### Dataset records:
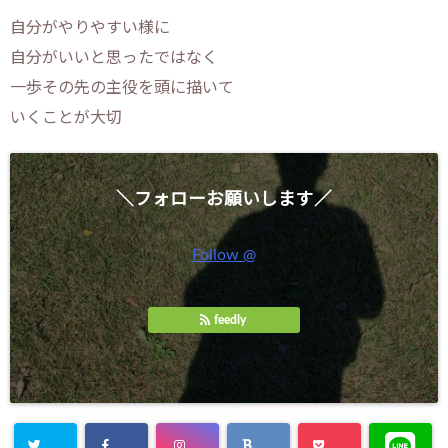
自分がやりやすい様に
自分がいいと思ったではなく
一歩その先の主役を頭に描いて
いくことが大切
＼フォローお願いします／
Follow @
feedly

### INSTRUCTIONS FOR THE TASK:
Starting at the line that contains "自分がいいと思ったではなく", retype every line through the end of the records exactly, and nothing else.

### RESPONSE TO THE EXERCISE:
自分がいいと思ったではなく
一歩その先の主役を頭に描いて
いくことが大切
＼フォローお願いします／
Follow @
feedly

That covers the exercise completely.